Note: Bill Brown, Ed Dancker, Ed Mills, Eddie Riska, and Glen Selbo were not on the final playoff roster for this season.

==Regular season==
===Season standings===

| Pos. | Western Division | Wins | Losses | Win % |
|---|---|---|---|---|
| 1 | Oshkosh All-Stars | 37 | 27 | .578 |
| 2 | Tri-Cities Blackhawks | 36 | 28 | .563 |
| 3 | Sheboygan Red Skins | 35 | 29 | .547 |
| 4 | Waterloo Hawks | 30 | 32 | .484 |
| 5 | Denver Nuggets | 18 | 44 | .290 |

===NBL Schedule===
Not to be confused with exhibition or other non-NBL scheduled games that did not count towards Fort Wayne's official NBL record for this season.
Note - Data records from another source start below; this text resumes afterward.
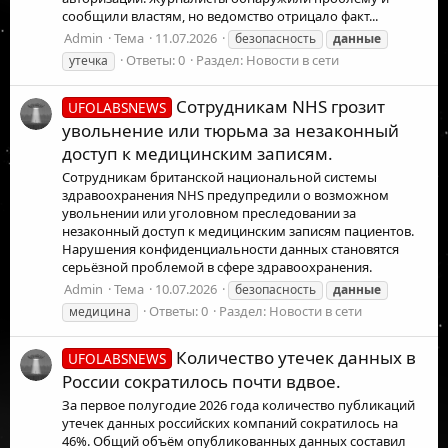
сообщили властям, но ведомство отрицало факт...
Admin
Тема
11.07.2026
безопасность
данные
Ответы: 0
Раздел:
Новости в сети
утечка
Сотрудникам NHS грозит
UFOLABSNEWS
увольнение или тюрьма за незаконный
доступ к медицинским записям.
Сотрудникам британской национальной системы
здравоохранения NHS предупредили о возможном
увольнении или уголовном преследовании за
незаконный доступ к медицинским записям пациентов.
Нарушения конфиденциальности данных становятся
серьёзной проблемой в сфере здравоохранения.
Admin
Тема
10.07.2026
безопасность
данные
Ответы: 0
Раздел:
Новости в сети
медицина
Количество утечек данных в
UFOLABSNEWS
России сократилось почти вдвое.
За первое полугодие 2026 года количество публикаций
утечек данных российских компаний сократилось на
46%. Общий объём опубликованных данных составил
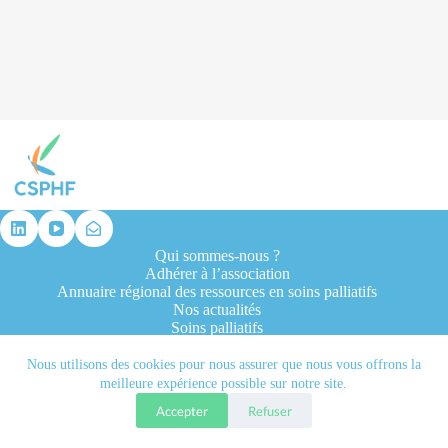
résultat
Qui sommes-nous ?
Adhérer à l’association
Annuaire régional des ressources en soins palliatifs
Nos actualités
Soins palliatifs
Formation et recherche
Ressources professionnelles
Nous utilisons des cookies pour nous assurer que nous vous offrons la
Contacts
meilleure expérience possible sur notre site.
Accepter
Refuser
Tous droits réservés © 2026 - CSPHF - Réalisé par l'agence
Let it be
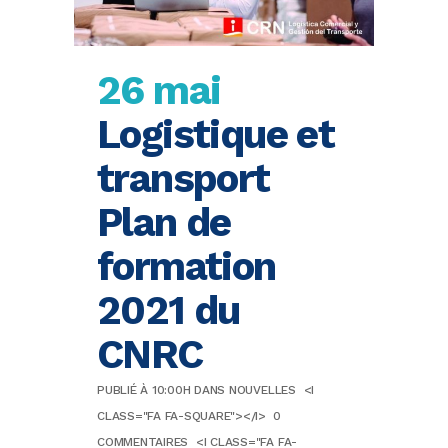
26 mai
Logistique et
transport
Plan de
formation
2021 du
CNRC
PUBLIÉ À 10:00H
DANS
NOUVELLES
<I
CLASS="FA FA-SQUARE"></I>
0
COMMENTAIRES
<I CLASS="FA FA-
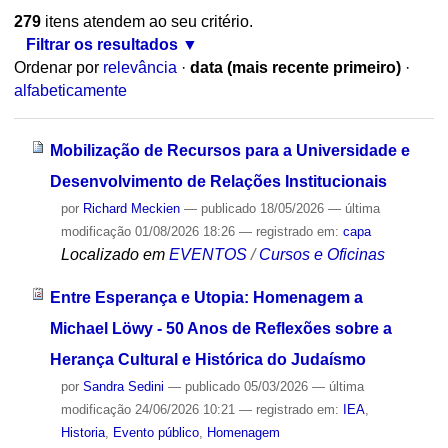
279
itens atendem ao seu critério.
Filtrar os resultados
Ordenar por
relevância
·
data (mais recente primeiro)
·
alfabeticamente
Mobilização de Recursos para a Universidade e
Desenvolvimento de Relações Institucionais
por
Richard Meckien
—
publicado
18/05/2026
—
última
modificação
01/08/2026 18:26
— registrado em:
capa
Localizado em
EVENTOS
/
Cursos e Oficinas
Entre Esperança e Utopia: Homenagem a
Michael Löwy - 50 Anos de Reflexões sobre a
Herança Cultural e Histórica do Judaísmo
por
Sandra Sedini
—
publicado
05/03/2026
—
última
modificação
24/06/2026 10:21
— registrado em:
IEA
,
Historia
,
Evento público
,
Homenagem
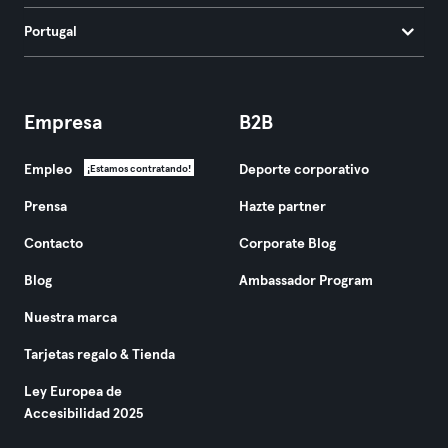
Portugal
Empresa
B2B
Empleo
Deporte corporativo
¡Estamos contratando!
Prensa
Hazte partner
Contacto
Corporate Blog
Blog
Ambassador Program
Nuestra marca
Tarjetas regalo & Tienda
Ley Europea de
Accesibilidad 2025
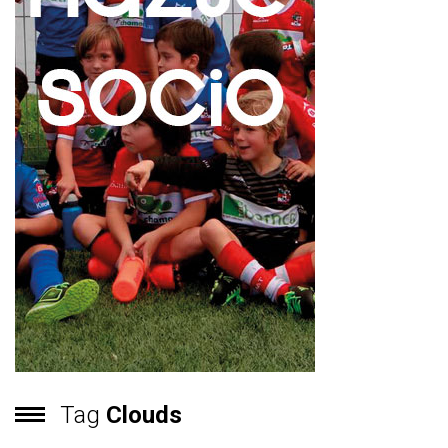
Tag
Clouds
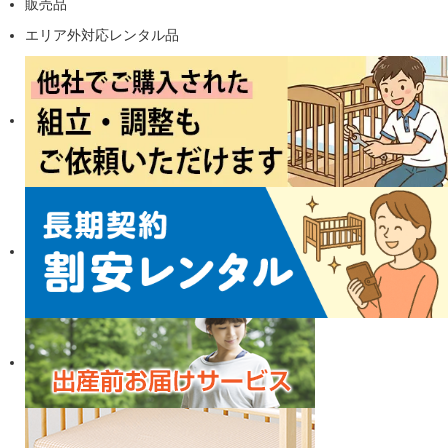
販売品
エリア外対応レンタル品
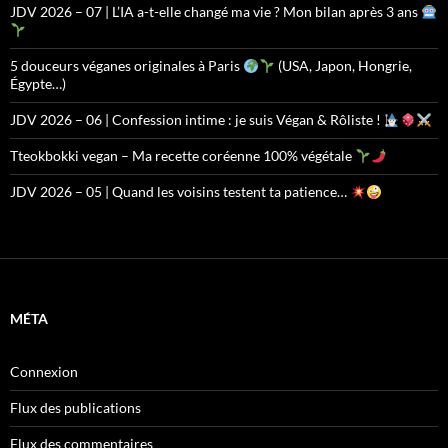
JDV 2026 – 07 | L’IA a-t-elle changé ma vie ? Mon bilan après 3 ans
5 douceurs véganes originales à Paris
(USA, Japon, Hongrie,
Égypte…)
JDV 2026 – 06 | Confession intime : je suis Végan & Rôliste !
Tteokbokki vegan – Ma recette coréenne 100% végétale
JDV 2026 – 05 | Quand les voisins testent ta patience…
MÉTA
Connexion
Flux des publications
Flux des commentaires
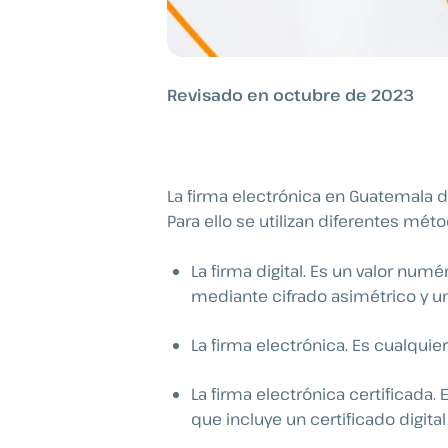
Revisado en octubre de 2023
La firma electrónica en Guatemala d
Para ello se utilizan diferentes mét
La firma digital. Es un valor nu
mediante cifrado asimétrico y un 
La firma electrónica. Es cualqu
La firma electrónica certificada.
que incluye un certificado digital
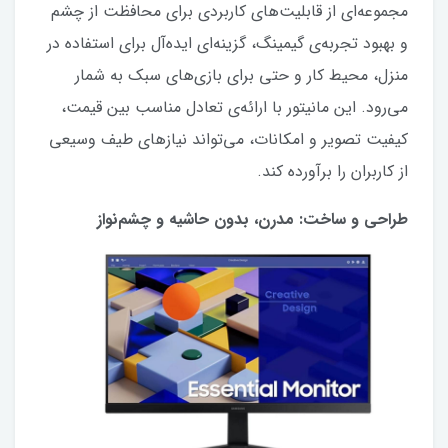
مجموعه‌ای از قابلیت‌های کاربردی برای محافظت از چشم
و بهبود تجربه‌ی گیمینگ، گزینه‌ای ایده‌آل برای استفاده در
منزل، محیط کار و حتی برای بازی‌های سبک به شمار
می‌رود. این مانیتور با ارائه‌ی تعادل مناسب بین قیمت،
کیفیت تصویر و امکانات، می‌تواند نیازهای طیف وسیعی
از کاربران را برآورده کند.
طراحی و ساخت: مدرن، بدون حاشیه و چشم‌نواز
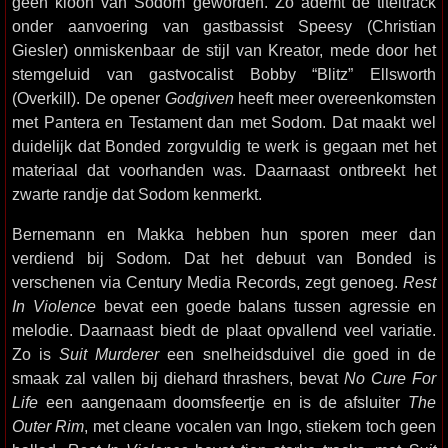
geen kloon van Sodom geworden. Zo ademt de titeltrack
onder aanvoering van gastbassist Speesy (Christian
Giesler) onmiskenbaar de stijl van Kreator, mede door het
stemgeluid van gastvocalist Bobby “Blitz” Ellsworth
(Overkill). De opener
Godgiven
heeft meer overeenkomsten
met Pantera en Testament dan met Sodom. Dat maakt wel
duidelijk dat Bonded zorgvuldig te werk is gegaan met het
materiaal dat voorhanden was. Daarnaast ontbreekt het
zwarte randje dat Sodom kenmerkt.
Bernemann en Makka hebben hun sporen meer dan
verdiend bij Sodom. Dat het debuut van Bonded is
verschenen via Century Media Records, zegt genoeg.
Rest
In Violence
bevat een goede balans tussen agressie en
melodie. Daarnaast biedt de plaat opvallend veel variatie.
Zo is
Suit Murderer
een snelheidsduivel die goed in de
smaak zal vallen bij diehard thrashers, bevat
No Cure For
Life
een aangenaam doomsfeertje en is de afsluiter
The
Outer Rim
, met cleane vocalen van Ingo, stiekem toch geen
An official database created by John Grasso detailing every NBL match possible (outside of two matches that the Kankakee Gallagher Trojans won over the Dayton Metropolitans in 1938) would be released in 2026 showcasing every team's official schedules throughout their time spent in the NBL. As such, these are the official results recorded for the Oshkosh All-Stars during their twelfth and final season in the NBL.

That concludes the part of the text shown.